By mid-morning of his first deer hunt, a first hunt of any kind, 16-year-old Henry Tassitano found himself lost, scared and alone. When he blundered into a creek somewhere deep in the forest he nervously pondered what to do. The only instruction he’d received before his father dropped him off in the pitch-black dawn and motored elsewhere was, “I’ll see you at dark.” He looked upstream, then downstream, and then he went with his gut. At dusk, after he’d found a road and their car, young Hank had some words for his father.
“I got a buck,” he said. Turns out, that creek led to more than just a way out of the woods; indeed the opposite. It led to an insatiable passion that has shaped an identity.
For the next few years, Hank hunted casually when he found time. But the more he learned about whitetails—arguably the most challenging game on the planet—the more he desired to hunt them. Soon deer hunting dominated his thoughts. His obsession became self-evident one day when he passed a newsstand. “I saw a magazine with a deer on the cover and I simply had to pick it up,” says Hank.

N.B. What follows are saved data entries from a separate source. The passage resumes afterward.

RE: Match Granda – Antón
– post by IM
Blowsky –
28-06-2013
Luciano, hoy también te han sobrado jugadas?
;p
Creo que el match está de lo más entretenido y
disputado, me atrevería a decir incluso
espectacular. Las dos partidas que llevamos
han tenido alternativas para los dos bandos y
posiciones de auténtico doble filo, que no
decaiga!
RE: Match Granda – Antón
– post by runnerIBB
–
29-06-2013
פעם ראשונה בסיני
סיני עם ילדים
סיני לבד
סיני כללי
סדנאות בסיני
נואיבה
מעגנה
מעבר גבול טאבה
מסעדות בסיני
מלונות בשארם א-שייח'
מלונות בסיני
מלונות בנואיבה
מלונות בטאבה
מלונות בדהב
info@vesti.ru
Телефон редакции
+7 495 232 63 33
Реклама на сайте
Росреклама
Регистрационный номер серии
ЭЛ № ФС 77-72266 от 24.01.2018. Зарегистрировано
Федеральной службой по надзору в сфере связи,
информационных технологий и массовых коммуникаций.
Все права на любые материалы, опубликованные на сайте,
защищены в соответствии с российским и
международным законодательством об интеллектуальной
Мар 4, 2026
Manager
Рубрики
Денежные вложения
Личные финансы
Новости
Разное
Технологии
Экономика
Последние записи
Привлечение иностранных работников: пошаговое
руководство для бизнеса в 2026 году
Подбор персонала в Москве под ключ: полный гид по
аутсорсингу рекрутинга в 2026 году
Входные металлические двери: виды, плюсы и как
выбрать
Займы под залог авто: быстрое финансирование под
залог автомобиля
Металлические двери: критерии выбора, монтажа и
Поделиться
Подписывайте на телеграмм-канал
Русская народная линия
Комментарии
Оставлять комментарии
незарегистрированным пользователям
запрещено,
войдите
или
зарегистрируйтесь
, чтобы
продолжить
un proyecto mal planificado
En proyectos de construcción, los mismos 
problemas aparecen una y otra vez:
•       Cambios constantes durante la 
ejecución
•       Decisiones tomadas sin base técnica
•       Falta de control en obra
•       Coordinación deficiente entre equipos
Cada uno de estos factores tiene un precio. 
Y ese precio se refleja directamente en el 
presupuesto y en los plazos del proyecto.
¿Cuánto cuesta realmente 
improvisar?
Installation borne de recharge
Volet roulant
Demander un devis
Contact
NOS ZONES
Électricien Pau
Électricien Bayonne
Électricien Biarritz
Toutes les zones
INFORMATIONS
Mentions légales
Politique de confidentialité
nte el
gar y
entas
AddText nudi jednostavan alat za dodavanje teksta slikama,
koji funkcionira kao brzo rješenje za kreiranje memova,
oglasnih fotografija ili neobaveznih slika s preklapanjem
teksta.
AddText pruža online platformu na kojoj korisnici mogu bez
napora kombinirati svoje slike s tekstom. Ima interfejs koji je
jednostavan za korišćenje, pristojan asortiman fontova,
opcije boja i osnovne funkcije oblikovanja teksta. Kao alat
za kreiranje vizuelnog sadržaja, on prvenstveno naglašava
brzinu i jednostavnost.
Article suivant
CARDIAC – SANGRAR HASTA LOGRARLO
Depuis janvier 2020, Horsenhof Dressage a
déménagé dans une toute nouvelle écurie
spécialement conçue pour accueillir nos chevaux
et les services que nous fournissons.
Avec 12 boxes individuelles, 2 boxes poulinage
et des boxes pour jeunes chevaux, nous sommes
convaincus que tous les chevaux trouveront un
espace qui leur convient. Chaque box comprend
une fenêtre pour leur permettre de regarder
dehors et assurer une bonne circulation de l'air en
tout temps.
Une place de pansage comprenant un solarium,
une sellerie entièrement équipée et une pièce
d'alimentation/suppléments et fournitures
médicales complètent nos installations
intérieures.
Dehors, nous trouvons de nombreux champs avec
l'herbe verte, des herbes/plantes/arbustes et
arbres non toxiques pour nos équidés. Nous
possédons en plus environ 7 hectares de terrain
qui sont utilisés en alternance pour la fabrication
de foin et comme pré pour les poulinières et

Now in his late 50s, Hank is still crazy about deer. Despite being anything but an introvert—he’s rarely short for words—he acknowledges that he might seem a little odd to his less fanatical friends; after all, this is a guy who wore rubber chest waders to his stand long before Scent-Lok was invented.
“I think all serious hunters are a little odd,” he says with a chuckle. But he also thinks the difference between deer hunters and great deer hunters is that great ones rarely cease thinking about it. “I can be turkey hunting, fishing or walking my dog in the park, but I’m always looking for deer sign.”
In 1974 he thought about something besides deer hunting long enough to get married, and in 1989 he and his wife, Joanne, moved to Richmond, Va., from New Jersey because they felt it a better place to raise two boys. It’s no coincidence that it’s also a better place for deer hunting. Lucky for him JoAnne understands her husband’s lifelong sabbatical that is deer season. “I think it takes a special person to marry a man like me,” admits Hank.
Once in Virginia he wasted no time establishing self-employment, via an advertising agency, mainly so he could work with outdoor-related markets and make his own hours. “When conditions look right, I’m gone,” he says. Evidently the conditions have frequently been right. For the majority of his life, this working family man has averaged 150 days per year hunting and scouting. He’s taken over 150 whitetails, mostly bucks, mostly on public land and mostly with a bow. He’s got 19 mounted heads—the largest is a 166-inch mountain giant. And don’t accuse Mr. Tassitano of being an elitist. He’s not embarrassed about his long history of shooting every deer that was legal and in range. He’s got more 4- and 6-points than he has rafter space above his cabin porch. But nowadays he prefers does for meat and trophy bucks for the wall. His idea of a trophy is any mature buck, and of these he’s fooled many. But some still get the best of him. “And that’s okay,” says Tassitano. “It keeps me coming back.”
Hank credits his success with his voracious penchant for scouting and his ability to follow his instincts—a sixth sense—to anticipate buck movement before determining his own. “Hunting a mature buck is like a chess match. You’ve got to study the board by spending as much time in the woods as possible. With experience you begin to feel what the deer are doing, and you make more right moves than bad. And if something doesn’t feel right, trust your instincts and move.”
Hank doesn’t think the wind is the most important factor when hunting bucks—he knows it. “After you’ve done your scouting and have a general idea of where the bucks will likely be coming from, you must play the wind. If the wind is wrong, either figure out another approach, or don’t go. A mature buck might be gone if you do.”
There are guys like Hank scattered in towns across this country; guys who hunt with a passion rarely seen these days. They know who they are. You might even be one. But for Hank it all started that day alone in the woods, where a boy followed his instincts downstream to salvation. When he stopped for a moment to rest he saw a spike buck enter the creek bed unaware, and he raised his 12-gauge and fired. For a moment he hesitated to touch the still-warm body from which he had taken life, but an overwhelming sense of respect for the animal instructed him to what should be done. He arrived back home with a sense of self-taught pride and the core knowledge that he must go hunting again.
Forty years later, Henry “Hank” Tassitano is still following that proverbial creek, only he now knows exactly who he is and where he’s going: He’s a deer hunter, and he’s going hunting.